In stark contrast to studies elsewhere, such as in the US, where 90 per cent of young adolescent patients were found to have stage one endometriosis, 71 per cent of young patients in Singapore were diagnosed at stages three and four. "It begs the question - do Asian women suffer from a more serious endometriosis condition? Or is it because patients aren't seeking help early enough?" muses Dr Fong.

Progressive condition

Endometriosis usually progresses in stages, so it seems clear that patients aren't getting their diagnoses done early enough. Endometriosis is thought to be a backflow of menses through the fallopian tubes - that's one of the explanations of how the cells that line the womb form outside the ovaries.

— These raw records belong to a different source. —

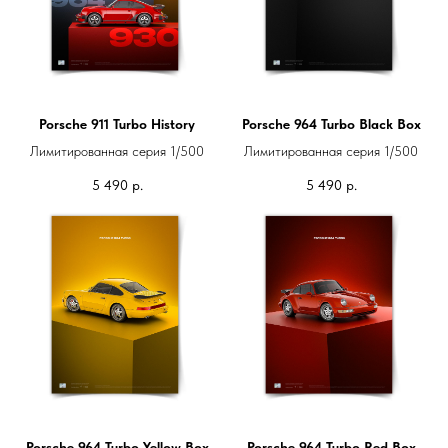
Porsche 911 Turbo History
Porsche 964 Turbo Black Box
Лимитированная серия 1/500
Лимитированная серия 1/500
5 490
р.
5 490
р.
Porsche 964 Turbo Yellow Box
Porsche 964 Turbo Red Box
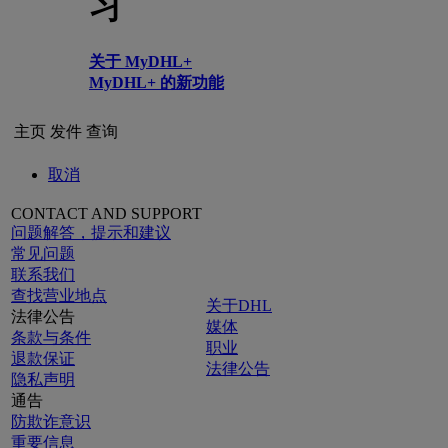
习
关于 MyDHL+
MyDHL+ 的新功能
主页
发件
查询
取消
CONTACT AND SUPPORT
问题解答，提示和建议
常见问题
联系我们
查找营业地点
关于DHL
法律公告
媒体
条款与条件
职业
退款保证
法律公告
隐私声明
通告
防欺诈意识
重要信息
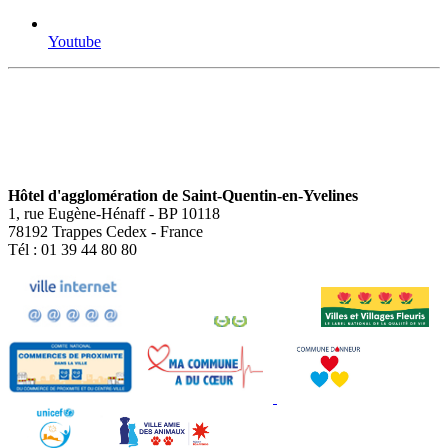
Youtube
Hôtel d'agglomération de Saint-Quentin-en-Yvelines
1, rue Eugène-Hénaff - BP 10118
78192 Trappes Cedex - France
Tél : 01 39 44 80 80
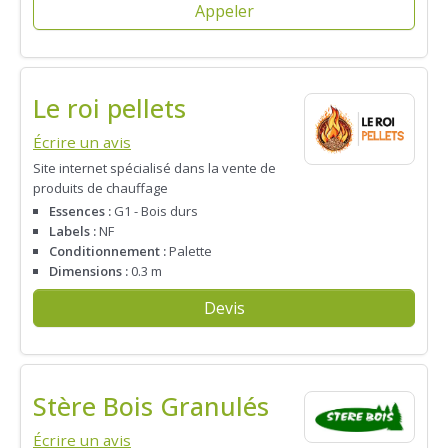
Appeler
Le roi pellets
Écrire un avis
Site internet spécialisé dans la vente de
produits de chauffage
Essences :
G1 - Bois durs
Labels :
NF
Conditionnement :
Palette
Dimensions :
0.3 m
Devis
Stère Bois Granulés
Écrire un avis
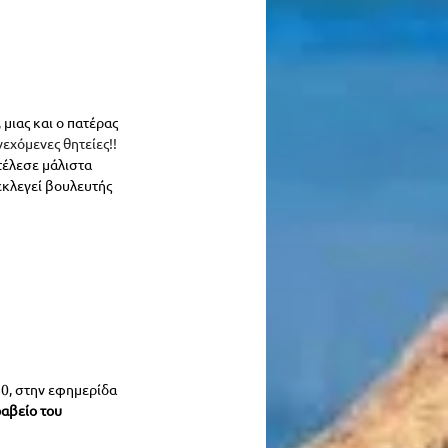
 μιας και ο πατέρας 
εχόμενες θητείες!! 
τέλεσε μάλιστα
 εκλεγεί βουλευτής 
80
, στην εφημερίδα 
αβείο του 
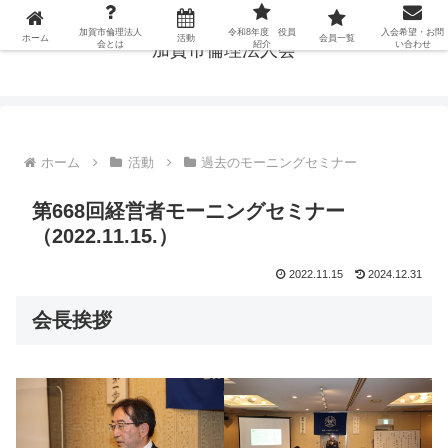
加賀市倫理法人
令和8年度 役員
入会希望・お問
ホーム
活動
会員一覧
会とは
紹介
い合わせ
加賀市倫理法人会
ホーム
活動
過去のモーニングセミナー
第668回経営者モーニングセミナー
（2022.11.15.）
2022.11.15
2024.12.31
会長挨拶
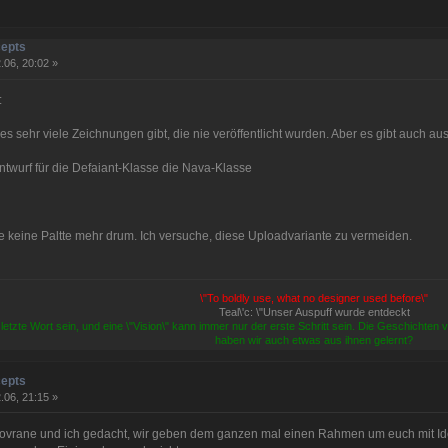
cepts
.06, 20:02 »
:
s es sehr viele Zeichnungen gibt, die nie veröffentlicht wurden. Aber es gibt auch 
twurf für die Defaiant-Klasse die Nava-Klasse
e keine Paltte mehr drum. Ich versuche, diese Uploadvariante zu vermeiden.
\"To boldly use, what no designer used before\"
Teal\'c: \"Unser Auspuff wurde entdeckt
 letzte Wort sein, und eine \"Vision\" kann immer nur der erste Schritt sein. Die Geschichten
haben wir auch etwas aus ihnen gelernt?
cepts
.06, 21:15 »
ane und ich gedacht, wir geben dem ganzen mal einen Rahmen um euch mit Ideen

That also explains why endometriosis develops in the lower part of the body, affecting the ovaries, bowel, rectum, bladder and the pelvic area.

"Endometriosis develops over a few cycles. We don't know why but some people are more susceptible to it and some are resistant," says Dr Fong. The main point he wants to emphasise is that pain during menses isn't normal - especially not to the extent that it affects work and requires one to take medical leave. "If the symptoms are so bad that you feel faint or giddy, or if you need painkillers and can only lie in bed, it's not normal," he says.

Another symptom of endometriosis is the constant feeling of having to pass motion, due to irritation of the rectum, when there is nothing much to pass. On the other hand, there are also some women who get endometriosis without feeling any pain, and the condition is only discovered when they are found to be infertile. "But cases like this are rarer," says Dr Fong.

NUH started the first study in South-east Asia involving adolescent and young adult females in 2008, and over 80 per cent - the majority of them Chinese - suffered from menstrual cramps.

More public awareness of endometriosis is necessary, Dr Fong says, especially as there is now new medication to control the problem. "The problem with older medication is the unfavourable side effects - bloatedness, mood changes, weight gain. So patients tend to discontinue medication after a while," Dr Fong explains.

Newer medications such as Visanne do not interfere with the body's hormone levels but block ovulation instead, thus suppressing endometriosis as they either stop or reduce menstrual flow. Apart from not causing menopausal side effects, Visanne can also be used for long-term treatment and not be limited to six- or 12- month courses.

There is no cure for endometriosis, but Visanne is said to be the world's first and only long-term oral therapy, proven to significantly reduce pain and lesions without increasing the risk of osteoporosis.

Dr Fong points out that the key to a diagnosis of endometriosis is a careful evaluation of symptoms, a clinical examination to check for painful spots or scarring in the pelvis, and an ultrasound scan. "But when endometriosis has been present for a long time, it may cause irreversible damage to the fallopian tubes and ovaries, which can result in infertility," he stresses, reiterating the need for early intervention.